Hätte Harry nicht am Steuer gesessen, hätte er Jack wahrscheinlich eine verpasst.
„Jack! Du hast das doch hoffentlich klar gestellt?“

Jack kicherte noch immer: „Nö, warum sollte ich? So hast du sie für immer vom Hals, mein Lieber.“
„Bist du verrückt?“ Harry fuhr ihn an und schlug mit der Hand heftig auf das Lenkrad.
„Keine Sorge Harry! Ich habe sie aufgeklärt und dann sind wir zwei Hübschen in hoffnungsloses Schwärmen geraten. Alle deine Vorzüge haben wir durchgehechelt. Vor allem die physischen, versteht sich!
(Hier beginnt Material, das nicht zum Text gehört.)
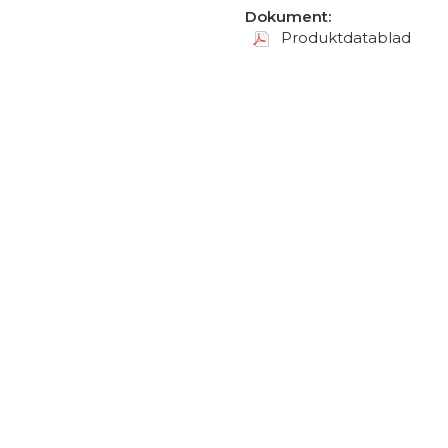
Dokument:
Produktdatablad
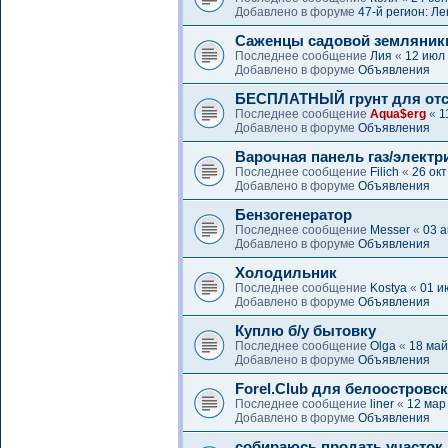
Добавлено в форуме
47-й регион: Л
Саженцы садовой земляник
Последнее сообщение
Лия
«
12 июл
Добавлено в форуме
Объявления
БЕСПЛАТНЫЙ грунт для отс
Последнее сообщение
Aqua$erg
«
1
Добавлено в форуме
Объявления
Варочная панель газ/электр
Последнее сообщение
Filich
«
26 окт
Добавлено в форуме
Объявления
Бензогенератор
Последнее сообщение
Messer
«
03 а
Добавлено в форуме
Объявления
Холодильник
Последнее сообщение
Kostya
«
01 и
Добавлено в форуме
Объявления
Куплю б/у бытовку
Последнее сообщение
Olga
«
18 май
Добавлено в форуме
Объявления
Forel.Club для белоостровс
Последнее сообщение
liner
«
12 мар
Добавлено в форуме
Объявления
собираюсь продать участок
Ja, dein hübsches Gesicht, deine Augen, der schöne Mund ....“
„Jack!“
„Tja, von deinem Körper ganz zu schweigen! Bei Eurer ersten Begegnung schien dein Brustkorb in einem rosa Hemd die Aufmerksamkeit von Annabelle erregt zu haben! Sie kannte jeden Zentimeter Stoff, den du am Leibe trugst!“
„Annabelle, du nennst sie Annabelle?“
„Harry .... wir sind dir hoffnungslos verfallen!“

Harry blickte Jack kurz an. Dieser war verstummt und starrte ernst nach vorn auf die Straße. Könnte es sein ...? Harry war ganz still, bis er vom Beifahrersitz ein komisches Geräusch hörte.
„Was ist?“ fragte Harry
Jack beugte sich nach vorn und ein lautes Lachen platzte aus ihm heraus.
„Gib’s zu, Harry!“ Er lachte und wischte sich mit der Hand die Tränen aus den Augen. „Gib’s zu ... für einen Moment hast du das geglaubt!“

Am liebsten hätte Harry seinem Freund die Gurgel umgedreht. Dieser Blödmann!
„Aber die ist scharf auf dich! Glaub’s mir! Wenn Bedarf in irgendeiner Form bestehen sollte – sie ist bereit! Ein Anruf genügt.“
„Meine Güte, Jack!“ Harrys Stimme klang vorwurfsvoll
„Oh Harry, jetzt spiel hier nicht das Unschuldslamm. Tu nicht so, als ob du nicht gerne mal ein kurzes Abenteuer haben wolltest! Ohne Konsequenzen!“
„Glaub’ mir Jack, bei Miss Latimer hätte das Konsequenzen. Ich glaube, die Dame weiß ganz genau was sie will!“

Jack seufzte laut und drehte sich zu Harry um. „Harry ... mein Lieber?“
„Was?“
„Harry, könntest du dir nicht vorstellen ...?“ Er fuhr mit seiner Hand an Harry Oberarm entlang. „Könntest du dir wirklich nicht vorstellen, ich meine, ist es nicht vielleicht doch möglich ...?“
„Was Jack???“
„... dass wir mal eine Pause machen? Ich muss mal dringend für kleine Jungs!“

Beide nutzten die Gelegenheit, in einem kleinen Café an der Ecke einen kleinen Imbiss zu sich zu nehmen. Sie bestellten sich Tee und Scones und setzten sich an einen freien Tisch.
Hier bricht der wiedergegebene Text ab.